=== Goal of the exercise ===
Starting with the line that contains "Ver documentação da API", set down each line through the end of the entries below, exactly and with nothing added.

=== Given records ===
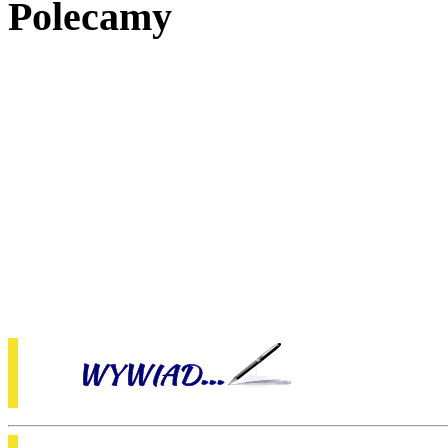
Polecamy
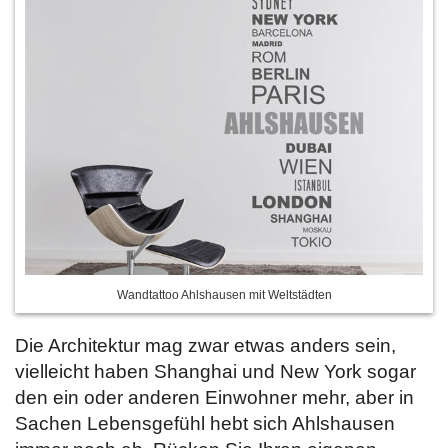
Wandtattoo Ahlshausen mit Weltstädten
Die Architektur mag zwar etwas anders sein,
vielleicht haben Shanghai und New York sogar
den ein oder anderen Einwohner mehr, aber in
Sachen Lebensgefühl hebt sich Ahlshausen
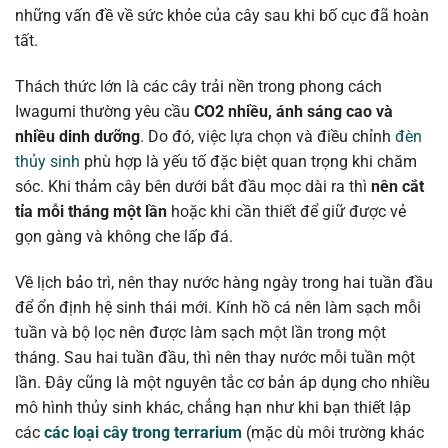
những vấn đề về sức khỏe của cây sau khi bố cục đã hoàn
tất.
Thách thức lớn là các cây trải nền trong phong cách
Iwagumi thường yêu cầu
CO2 nhiều, ánh sáng cao và
nhiều dinh dưỡng
. Do đó, việc lựa chọn và điều chỉnh
đèn
thủy sinh
phù hợp là yếu tố đặc biệt quan trọng khi chăm
sóc. Khi thảm cây bên dưới bắt đầu mọc dài ra thì
nên cắt
tỉa mỗi tháng một lần
hoặc khi cần thiết để giữ được vẻ
gọn gàng và không che lấp đá.
Về lịch bảo trì, nên thay nước hàng ngày trong hai tuần đầu
để ổn định hệ sinh thái mới. Kính hồ cá nên làm sạch mỗi
tuần và bộ lọc nên được làm sạch một lần trong một
tháng. Sau hai tuần đầu, thì nên thay nước mỗi tuần một
lần. Đây cũng là một nguyên tắc cơ bản áp dụng cho nhiều
mô hình thủy sinh khác, chẳng hạn như khi bạn thiết lập
các
các loại cây trong terrarium
(mặc dù môi trường khác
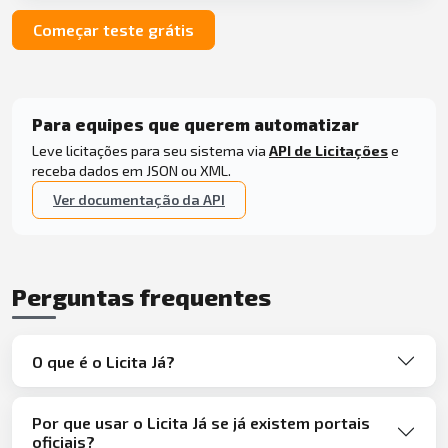
Começar teste grátis
Para equipes que querem automatizar
Leve licitações para seu sistema via
API de Licitações
e
receba dados em JSON ou XML.
Ver documentação da API
Perguntas frequentes
O que é o Licita Já?
Por que usar o Licita Já se já existem portais
oficiais?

=== Task answer ===
Ver documentação da API
Perguntas frequentes
O que é o Licita Já?
Por que usar o Licita Já se já existem portais
oficiais?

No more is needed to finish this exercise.